At this, I got up from the chair and went to her, and hugged her. She hugged me back, and we shared a moment.
Thereafter, I went after Afam.
I found him in his house, and that was where I hit him. After I hit him, I waited for him to retaliate, my whole body shaking with rage. He tried to talk, but I shut him down with my cries of rage. I screamed at him. I wrecked things. I threw his things about. I’d never lost my cool so completely like that before, but this time, I couldn’t help it. When he could get a word in edgewise, it was denial. The motherfucker denied! He lied, kept swearing he didn’t know what I was talking about. But in the face of my unrelenting rage, he began begging. He admitted he did what I was accusing him of. That he’d talked to Maureen because he was hurt by my attitude when he called me to ask for me back. He’d been angry and had wanted to do something to hurt me.
As he talked, my head pounded. My eyes hurt so bad as I stared at him with complete hate, deep scorching hate that filled my heart. I had never felt that way in my life.
Then I stepped back, opened my mouth, shut it again, and then shook my head at him.

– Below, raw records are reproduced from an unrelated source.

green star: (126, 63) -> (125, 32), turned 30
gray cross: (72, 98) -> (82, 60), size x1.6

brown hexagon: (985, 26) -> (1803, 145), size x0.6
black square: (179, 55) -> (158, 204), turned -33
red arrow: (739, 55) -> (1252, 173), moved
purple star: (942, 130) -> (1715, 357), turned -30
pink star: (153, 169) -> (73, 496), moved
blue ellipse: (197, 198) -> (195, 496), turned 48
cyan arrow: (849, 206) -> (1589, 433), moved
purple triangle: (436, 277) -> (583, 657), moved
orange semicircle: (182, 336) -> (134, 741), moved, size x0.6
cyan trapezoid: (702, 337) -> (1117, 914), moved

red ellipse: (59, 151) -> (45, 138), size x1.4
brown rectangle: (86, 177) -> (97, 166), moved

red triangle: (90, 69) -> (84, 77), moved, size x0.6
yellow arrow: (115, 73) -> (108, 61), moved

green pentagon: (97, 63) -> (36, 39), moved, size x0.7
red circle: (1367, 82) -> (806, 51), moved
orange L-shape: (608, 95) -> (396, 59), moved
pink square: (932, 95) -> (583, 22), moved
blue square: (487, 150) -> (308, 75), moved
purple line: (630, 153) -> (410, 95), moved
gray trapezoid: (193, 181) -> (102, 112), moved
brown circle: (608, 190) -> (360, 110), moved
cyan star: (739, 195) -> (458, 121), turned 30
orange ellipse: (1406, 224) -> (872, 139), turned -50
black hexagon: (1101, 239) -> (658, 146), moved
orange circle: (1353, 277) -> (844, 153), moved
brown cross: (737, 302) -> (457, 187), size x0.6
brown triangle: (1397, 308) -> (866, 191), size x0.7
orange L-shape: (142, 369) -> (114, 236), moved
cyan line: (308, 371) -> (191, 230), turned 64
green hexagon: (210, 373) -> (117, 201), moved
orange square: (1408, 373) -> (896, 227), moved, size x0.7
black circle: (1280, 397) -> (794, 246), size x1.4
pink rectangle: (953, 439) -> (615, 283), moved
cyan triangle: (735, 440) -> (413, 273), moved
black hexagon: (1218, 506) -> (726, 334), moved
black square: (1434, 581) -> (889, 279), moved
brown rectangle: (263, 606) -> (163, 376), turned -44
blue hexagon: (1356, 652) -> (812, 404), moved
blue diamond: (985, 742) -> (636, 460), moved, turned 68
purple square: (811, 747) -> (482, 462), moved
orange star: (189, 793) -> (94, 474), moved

“Thank you,” I finally said. “Thank you for helping me do something I didn’t know how to go about doing. Thank you for making my life a whole lot easier. There’s nothing for you to be sorry for. Except for the miserable existence you call a life.”
And I turned and started for the door.
“Wait, wait, please,” he called. “Will I ever hear from you again? Should I call? I want to make it up to you please.”
I turned and looked at him again. This time, I laughed. I was laughing as I walked out of his house, down the stairs and out into the evening.